Planets, Stars, Galaxies, and the Universe

Naked Eye Observations


Additional reading from

Prior to the invention of the telescope, an observer could see the following objects with the unaided eye:

  • The Sun;
  • The Moon;
  • The five planets: Mercury, Venus, Mars, Jupiter, and Saturn;
  • The stars.

If you recall from Lesson 1, we discussed that the position of the Sun in the sky appears to drift with respect to the background stars (we didn’t discuss it in depth, but the Moon also drifts with respect to the stars–this should be more obvious because we can observe it night after night!). We can’t see the stars during the day, so the Sun’s drift is not obvious to most of us. However, we know that many civilizations in the pre-telescopic era were familiar with the drift of the Sun with respect to the stars. For example, they carefully studied the heliacal risings and settings of stars and used these to mark dates on their calendars. The heliacal rising of a star is the first day it is visible just before dawn, which is a direct indication of the Sun’s drift with respect to the stars. If the Sun happens to be from our point of view in front of a particular star, say Sirius, that star will rise just before dawn only on one day of the year. The next day, Sirius will rise four minutes earlier because of the Sun’s eastward drift along the ecliptic.

Check this out...

There is more information on helical risings from Stanford on their site: "Ancient Observatories, Timeless Knowledge".

As you can see from the list in the first paragraph, there are only five planets visible to the naked eye. For these same observers, what distinguished planets from stars is, again, their motion. Planets also appear to drift compared to the background stars but in a more complicated manner than the Sun.

Test this with Starry Night!

Let's investigate two examples...

  1. Open up Starry Night. Set it to the following:
    • location = somewhere in Pennsylvania
    • date & time = May 6, 2008 @ 9:30pm
    • time flow rate = 1 sidereal day
    • constellation labels and stick figures turned on (if you press "k" on the keyboard, it accomplishes this for you without having to use the menu or options tab)
  2. Press play (or click on the forward one step button at least a dozen times), and you will watch Mars' location change with respect to the stars over the course of a few weeks or a few months.
  3. For the second example, open a new Starry Night session and set it to the following:
    • date & time = June 6, 2003 @ 3:30am
    • Otherwise, use all of the same settings as you used above.
  4. Again, press play or click on the forward one step button at least a dozen times. How did the path of Mars differ between the two examples?
Some of the more expensive versions of Starry Night (Pro and Pro Plus) allow you to turn on the "local path," which just plots a curve showing you the path of an object on the sky. I created a saved file using Starry Night Pro Plus, and if you open this document in your version of Starry Night, it will allow you to see the local path of Mars, which makes the phenomenon I want you to observe more obvious. Copies of the save files for these examples are posted for you in Canvas or can be downloaded here:  May 2008 and June 2003.
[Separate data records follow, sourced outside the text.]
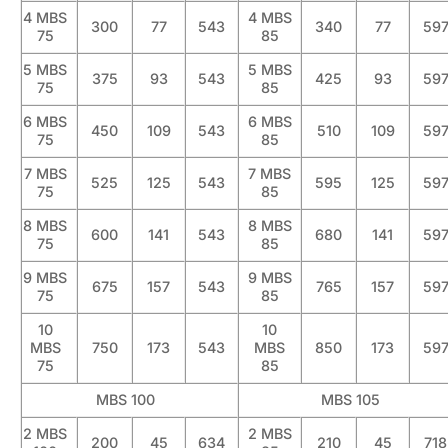
4 MBS
4 MBS
300
77
543
340
77
59
75
85
5 MBS
5 MBS
375
93
543
425
93
59
75
85
6 MBS
6 MBS
450
109
543
510
109
59
75
85
7 MBS
7 MBS
525
125
543
595
125
59
75
85
8 MBS
8 MBS
600
141
543
680
141
59
75
85
9 MBS
9 MBS
675
157
543
765
157
59
75
85
10
10
MBS
750
173
543
MBS
850
173
59
75
85
MBS 100
MBS 105
2 MBS
2 MBS
200
45
634
210
45
718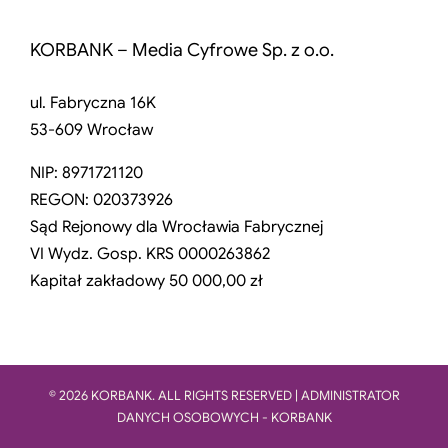
KORBANK – Media Cyfrowe Sp. z o.o.
ul. Fabryczna 16K
53-609 Wrocław
NIP: 8971721120
REGON: 020373926
Sąd Rejonowy dla Wrocławia Fabrycznej
VI Wydz. Gosp. KRS 0000263862
Kapitał zakładowy 50 000,00 zł
© 2026 KORBANK. ALL RIGHTS RESERVED | ADMINISTRATOR
DANYCH OSOBOWYCH - KORBANK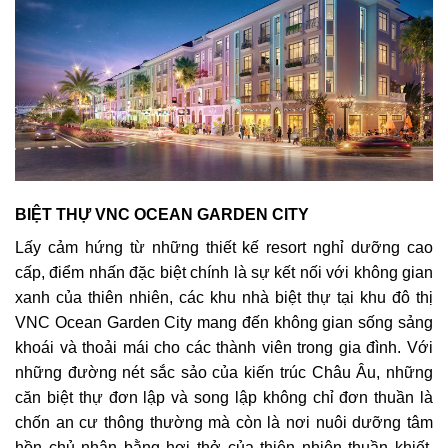
BIỆT THỰ VNC OCEAN GARDEN CITY
Lấy cảm hứng từ những thiết kế resort nghỉ dưỡng cao
cấp, điểm nhấn đặc biệt chính là sự kết nối với không gian
xanh của thiên nhiên, các khu nhà biệt thự tại khu đô thị
VNC Ocean Garden City mang đến không gian sống sảng
khoái và thoải mái cho các thành viên trong gia đình. Với
những đường nét sắc sảo của kiến trúc Châu Âu, những
căn biệt thự đơn lập và song lập không chỉ đơn thuần là
chốn an cư thông thường mà còn là nơi nuôi dưỡng tâm
hồn chủ nhân bằng hơi thở của thiên nhiên thuần khiết.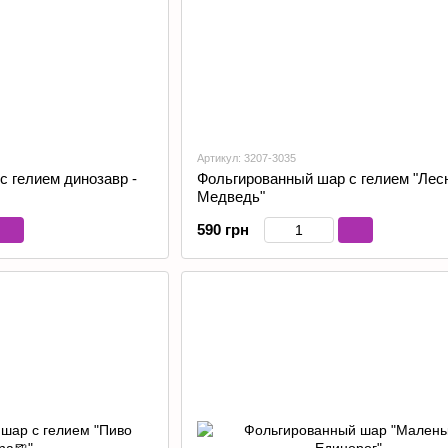
Артикул: 3207-3035
с гелием динозавр -
Фольгированный шар с гелием "Лес
Медведь"
590 грн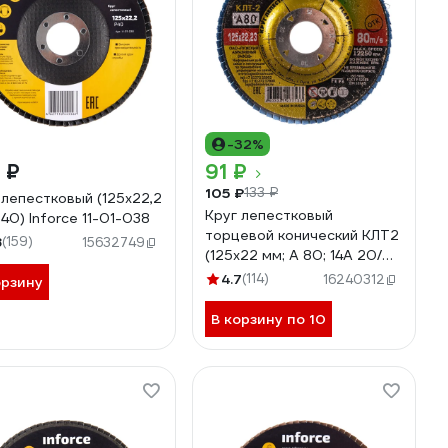
-32%
 ₽
91 ₽
105 ₽
133 ₽
 лепестковый (125х22,2
Круг лепестковый
P40) Inforce 11-01-038
торцевой конический КЛТ2
8
(159)
15632749
(125х22 мм; А 80; 14А 20/
Р80) ЛУГА 4603347277133
4.7
(114)
16240312
орзину
В корзину по 10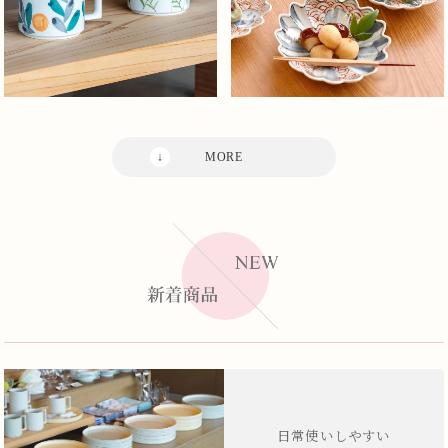
日常使いしやすい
Below is a composite image created of Mars during the 2003 time period you simulated with Starry Night:

A retrograde loop, caused by parallax
Composite photo image of path of Mars compared to the stars over many nights to illustrate a "retrograde loop."

You may want to try to avoid reading the caption at this link, though, because it gives away the punchline to this lesson.

If you study your Starry Night path of Mars or the APOD image above, you will find that the first part of Mars’ motion is prograde, or eastward compared to the stars, just like the Sun. However, around July 30, Mars has slowed down and proceeds to move retrograde, or westward compared to the stars. Then, it slows down again and begins prograde motion again! If you study the other naked-eye planets, for example, Jupiter and Saturn, you find that they exhibit the same behavior. This path is often referred to as a "retrograde loop." Again using Mars as an example, its retrograde loop is not always identical. The dates of the beginning and ending of the retrograde loop, the shape of the path of the loop with respect to the stars, and the point along the ecliptic at which the loop begins changes.

For the rest of this lesson, we are going to again study the geometry and motion of the solar system and, by the end, we will show that we can easily explain this complicated motion of Mars. While this seems simple in retrospect, it took thousands of years for scientists to determine the solution!